Another barrier is the workload of medical educators. Some feel that they are unable to handle the added burden of teaching nursing and pharmacy students. The view has also been expressed, though less often than before, that nursing and pharmacy faculty are not sufficiently prepared to teach medical students.
Progress in primary care
Fortunately, we are making gains in interprofessional team-based care, particularly in primary care. This in turn is helping drive more interprofessional education: health science students may not be together in the classroom, but they are increasingly together in the exam room. No better example exists than medical residency clinics in primary care specialties – family medicine, general internal medicine, and pediatrics.
Over the past several years, with support from the Josiah Macy Jr. Foundation, a team from the Center for Excellence in Primary Care at the University of California, San Francisco, has conducted detailed site visits of over 40 primary care medical residency clinics. We have seen numerous examples of medical residents, pharmacy residents, nursing students, psychology students, and social work students working together in patient care. From our site visits, we became convinced that interprofessional education thrives when faculty and students from various disciplines see the same patients together at the same time in the same place. Logistical challenges can be overcome without too much difficulty, and problematic attitudes disappear in the face of caring for a sick patient.
Most of the medical resident teaching clinics we visited had a team structure including core teams and extended care teams. The core teams, or “teamlets,” usually consisted of a clinician (physician, nurse practitioner or physician assistant) and a medical assistant. Extended care teams – that supported several core teams — varied in their composition but often included an RN care manager, pharmacist, behaviorist, and social worker. The extended care team rather than the core team was the locus of interprofessional education and care. In some clinics, the interprofessional education and care was unstructured, with medical faculty requesting an RN or pharmacist or behaviorist – with their trainees – to consult with a medical resident on patients with health problems requiring the expertise of other disciplines.
The most advanced, and impressive, examples of interprofessional education and care were the regular weekly interprofessional care clinics pioneered by a small number of residency teaching clinics. In these clinics, a half day was set aside each week for patients with complex health care needs to be seen by a team of health professionals and trainees. For example, a patient with diabetes, hypertension, congestive heart failure, depression, and housing insecurity might have a visit including time with a pharmacy resident, psychology student, social work student and medical resident – all within 90 minute’s time. The encounter would include precepting of the various trainees by the appropriate faculty. These visits and precepting sessions might take place separately for each discipline or together. The key concept was having trainees from various disciplines together caring for a patient and learning from the patient – in the same space at the same time.
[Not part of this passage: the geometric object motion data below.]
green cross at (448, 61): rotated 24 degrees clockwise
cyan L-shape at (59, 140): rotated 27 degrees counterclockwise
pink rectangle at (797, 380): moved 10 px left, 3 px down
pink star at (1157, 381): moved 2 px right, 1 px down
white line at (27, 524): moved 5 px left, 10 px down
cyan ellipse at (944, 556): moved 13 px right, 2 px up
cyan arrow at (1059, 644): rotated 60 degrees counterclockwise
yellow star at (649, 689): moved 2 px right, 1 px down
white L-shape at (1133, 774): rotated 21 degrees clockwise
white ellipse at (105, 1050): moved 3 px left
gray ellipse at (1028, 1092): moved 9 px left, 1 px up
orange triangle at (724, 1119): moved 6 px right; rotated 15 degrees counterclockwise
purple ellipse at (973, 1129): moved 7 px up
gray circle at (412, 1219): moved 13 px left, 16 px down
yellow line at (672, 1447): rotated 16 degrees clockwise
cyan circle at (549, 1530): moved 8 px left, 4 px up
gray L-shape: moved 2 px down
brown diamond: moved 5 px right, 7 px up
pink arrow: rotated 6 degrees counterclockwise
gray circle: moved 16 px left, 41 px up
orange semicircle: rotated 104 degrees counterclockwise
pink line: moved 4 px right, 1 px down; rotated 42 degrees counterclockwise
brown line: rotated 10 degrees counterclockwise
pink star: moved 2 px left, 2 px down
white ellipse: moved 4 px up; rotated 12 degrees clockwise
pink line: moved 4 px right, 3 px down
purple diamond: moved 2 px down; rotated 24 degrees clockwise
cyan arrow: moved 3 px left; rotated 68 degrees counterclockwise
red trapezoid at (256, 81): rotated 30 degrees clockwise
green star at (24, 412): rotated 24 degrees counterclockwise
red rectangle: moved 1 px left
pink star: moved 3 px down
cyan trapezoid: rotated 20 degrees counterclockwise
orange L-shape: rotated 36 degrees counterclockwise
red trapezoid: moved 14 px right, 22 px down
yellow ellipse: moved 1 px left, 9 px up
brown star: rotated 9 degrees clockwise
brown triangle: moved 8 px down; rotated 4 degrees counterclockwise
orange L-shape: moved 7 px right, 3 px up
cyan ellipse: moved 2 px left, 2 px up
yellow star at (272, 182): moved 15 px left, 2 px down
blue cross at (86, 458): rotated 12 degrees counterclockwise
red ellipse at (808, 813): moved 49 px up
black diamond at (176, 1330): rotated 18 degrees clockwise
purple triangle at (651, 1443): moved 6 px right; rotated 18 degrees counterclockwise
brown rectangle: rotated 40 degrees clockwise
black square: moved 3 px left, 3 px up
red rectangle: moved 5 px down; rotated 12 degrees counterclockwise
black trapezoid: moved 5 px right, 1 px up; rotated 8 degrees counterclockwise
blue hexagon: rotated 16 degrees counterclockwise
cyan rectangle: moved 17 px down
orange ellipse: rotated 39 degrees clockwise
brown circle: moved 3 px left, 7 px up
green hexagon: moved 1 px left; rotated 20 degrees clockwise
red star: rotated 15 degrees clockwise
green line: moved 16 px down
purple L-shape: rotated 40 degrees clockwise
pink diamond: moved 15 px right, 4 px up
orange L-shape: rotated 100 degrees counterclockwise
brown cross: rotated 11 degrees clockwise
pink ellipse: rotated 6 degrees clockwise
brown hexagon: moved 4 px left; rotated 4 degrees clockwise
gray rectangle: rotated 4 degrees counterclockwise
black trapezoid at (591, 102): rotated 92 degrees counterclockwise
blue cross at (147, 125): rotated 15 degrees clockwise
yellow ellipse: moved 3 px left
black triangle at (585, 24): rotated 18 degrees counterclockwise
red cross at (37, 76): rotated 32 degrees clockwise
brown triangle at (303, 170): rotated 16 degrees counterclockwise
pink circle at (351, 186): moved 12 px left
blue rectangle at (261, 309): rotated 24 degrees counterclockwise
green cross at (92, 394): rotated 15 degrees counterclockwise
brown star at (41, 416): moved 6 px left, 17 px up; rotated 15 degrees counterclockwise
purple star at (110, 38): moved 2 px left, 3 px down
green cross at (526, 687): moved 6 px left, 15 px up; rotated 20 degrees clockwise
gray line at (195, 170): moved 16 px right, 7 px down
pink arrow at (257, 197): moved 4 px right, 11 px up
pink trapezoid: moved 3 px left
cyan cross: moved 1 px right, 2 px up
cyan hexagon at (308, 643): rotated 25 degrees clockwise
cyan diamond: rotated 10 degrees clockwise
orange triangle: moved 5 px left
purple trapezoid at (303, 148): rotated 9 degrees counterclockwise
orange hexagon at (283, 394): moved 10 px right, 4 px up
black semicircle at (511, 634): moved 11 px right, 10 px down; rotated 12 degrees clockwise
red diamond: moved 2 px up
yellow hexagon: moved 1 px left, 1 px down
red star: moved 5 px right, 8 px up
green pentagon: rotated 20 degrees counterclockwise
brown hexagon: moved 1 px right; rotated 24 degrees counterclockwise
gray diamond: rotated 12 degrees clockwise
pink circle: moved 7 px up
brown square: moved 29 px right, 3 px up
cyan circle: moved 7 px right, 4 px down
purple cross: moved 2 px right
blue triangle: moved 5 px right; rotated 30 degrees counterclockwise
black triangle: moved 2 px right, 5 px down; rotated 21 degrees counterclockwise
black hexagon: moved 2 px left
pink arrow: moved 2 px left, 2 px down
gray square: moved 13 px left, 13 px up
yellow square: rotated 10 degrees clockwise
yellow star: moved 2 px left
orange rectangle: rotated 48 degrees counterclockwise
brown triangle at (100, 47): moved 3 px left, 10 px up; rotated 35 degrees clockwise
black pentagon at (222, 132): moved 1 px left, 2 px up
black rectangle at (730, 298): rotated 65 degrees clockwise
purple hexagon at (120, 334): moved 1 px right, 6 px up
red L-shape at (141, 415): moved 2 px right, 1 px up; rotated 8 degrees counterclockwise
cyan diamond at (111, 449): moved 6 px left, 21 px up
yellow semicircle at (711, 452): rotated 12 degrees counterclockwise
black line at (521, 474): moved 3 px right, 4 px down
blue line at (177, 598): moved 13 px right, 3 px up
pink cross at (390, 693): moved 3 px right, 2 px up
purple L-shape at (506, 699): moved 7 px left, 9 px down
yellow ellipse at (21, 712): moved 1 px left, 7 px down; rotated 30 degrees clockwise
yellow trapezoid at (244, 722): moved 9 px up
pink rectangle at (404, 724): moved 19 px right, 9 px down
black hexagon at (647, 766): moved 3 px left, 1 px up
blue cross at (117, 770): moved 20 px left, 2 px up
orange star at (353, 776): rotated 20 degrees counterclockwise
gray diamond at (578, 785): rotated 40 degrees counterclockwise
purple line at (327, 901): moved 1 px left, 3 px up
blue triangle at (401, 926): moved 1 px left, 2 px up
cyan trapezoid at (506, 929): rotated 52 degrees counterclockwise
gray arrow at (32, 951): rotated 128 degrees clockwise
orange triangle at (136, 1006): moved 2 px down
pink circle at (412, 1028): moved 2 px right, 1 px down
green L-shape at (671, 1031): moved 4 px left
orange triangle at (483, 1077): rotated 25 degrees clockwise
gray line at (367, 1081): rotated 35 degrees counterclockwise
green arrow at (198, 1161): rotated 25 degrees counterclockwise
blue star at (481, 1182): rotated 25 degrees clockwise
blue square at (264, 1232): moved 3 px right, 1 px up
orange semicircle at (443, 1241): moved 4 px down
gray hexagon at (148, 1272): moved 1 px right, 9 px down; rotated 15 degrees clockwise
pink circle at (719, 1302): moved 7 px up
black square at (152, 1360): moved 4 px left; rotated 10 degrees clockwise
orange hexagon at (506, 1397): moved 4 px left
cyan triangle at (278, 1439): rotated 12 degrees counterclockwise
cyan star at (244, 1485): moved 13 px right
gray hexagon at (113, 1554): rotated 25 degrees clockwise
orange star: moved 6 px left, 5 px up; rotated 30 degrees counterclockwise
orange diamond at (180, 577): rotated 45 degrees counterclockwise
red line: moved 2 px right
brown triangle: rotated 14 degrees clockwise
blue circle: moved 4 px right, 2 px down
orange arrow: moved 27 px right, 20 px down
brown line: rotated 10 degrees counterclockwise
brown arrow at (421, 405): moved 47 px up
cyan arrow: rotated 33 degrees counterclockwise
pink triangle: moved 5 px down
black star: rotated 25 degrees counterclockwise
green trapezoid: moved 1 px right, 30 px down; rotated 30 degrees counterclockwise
Some interprofessional care clinics were initiated by the medical faculty, others by champions from pharmacy or social work.
Let’s focus on interprofessional care clinics
Medical resident teaching clinics are the ideal sites to house interprofessional education and care because these sites have learners from different disciplines working together: Some of the clinics have only medical and pharmacy residents, others have only behavioral and social work students, and some have a full complement of learners.
What we have observed is that interprofessional care clinics can be implemented without much difficulty as long as a champion from at least one discipline leads the way. The good news is that, without exception, all the learners we spoke to loved the unity of interprofessional care and education and hoped to continue their careers as members of interprofessional teams.
Bodenheimer T, Knox M, Syer S. Interprofessional care in teaching practices: lessons from “bright spots.” Academic Medicine 2018;93:1445-1447.